11 F. Supp. 571 | S.D.N.Y. | 1935

PATTERSON, District Judge.

The suit is in equity by a stockholder of a failed national bank against the receiver to obtain inspection of the books and records of the bank. The receiver’s motion to dismiss the amended bill was denied. Wittnebel v. Loughman (D. C.) 9 F. Supp. 465. The receiver then answered. The present motion is by the plaintiff to strike out the separate defense set forth in the answer as insufficient in law; also, to strike out the balance of the answer as insufficient in law and tendering no issue to be tried.

While the answer contains denials of several portions of the amended bill as well as denials of knowledge or information as to other portions, there is no denial of the essential facts on which the plaintiff’s amended bill is based. The defendant does not deny that the plaintiff is a stockholder in the failed bank, that the defendant is the receiver and in possession of the bank’s books and records, that the plaintiff has made charges of flagrant malfeasance in office against former officers and'directors of the bank, that the plaintiff has demanded access to the books and records, and that access has been refused. In the separate defense, the defendant avers that' as receiver he is faithfully performing the duties of his office; that he has made reports to his superior, the Comptroller of the Currency, relative to all questionable actions of former officers and directors that have come to his attention; that his refusal to permit the plaintiff to examine the books has not been arbitrary, but has been in performance of what he conceives to be his duty.

If the court was correct in sustaining the sufficiency of the amended bill, it must follow that the separate defense interposed is insufficient in law. It has already been decided in this case that a stockholder has a right to examine the books and records of a failed national bank where such examination is sought in good faith, is gerjnane to his interests as stockholder, and will not be disruptive of efforts at reorganization. The existence of these conditions is not disputed in the answer. It is of no present importance that the receiver is performing his duties and has made reports to the Comptroller. The motion to strike this defense should be granted.
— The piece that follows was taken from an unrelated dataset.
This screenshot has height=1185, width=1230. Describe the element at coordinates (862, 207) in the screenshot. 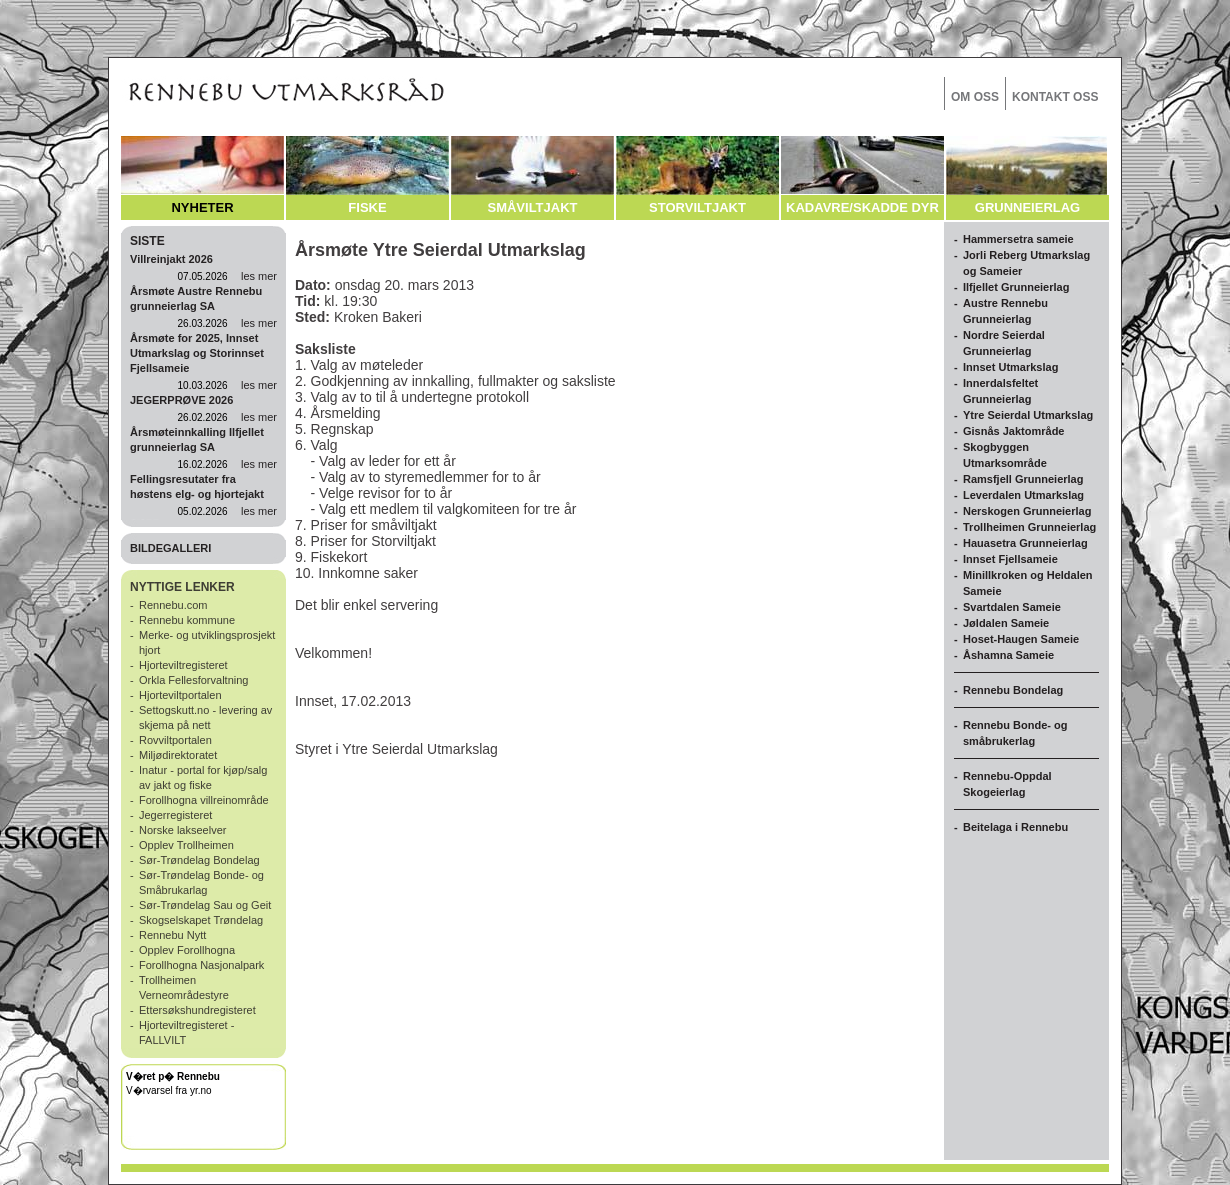 I see `KADAVRE/SKADDE DYR` at that location.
The same is true of the part of the answer consisting of admissions and denials. The denials are of matters that are not essential and might have been omitted from the amended bill. On the pleadings the plaintiff is entitled to the discovery sought. There will be an 'order that the answer is insufficient in law and that the plaintiff is entitled to a decree of discovery. As the matters in controversy are of importance and have apparently never been passed on by the higher courts, I will give the defendant a stay of twenty days within which to appeal.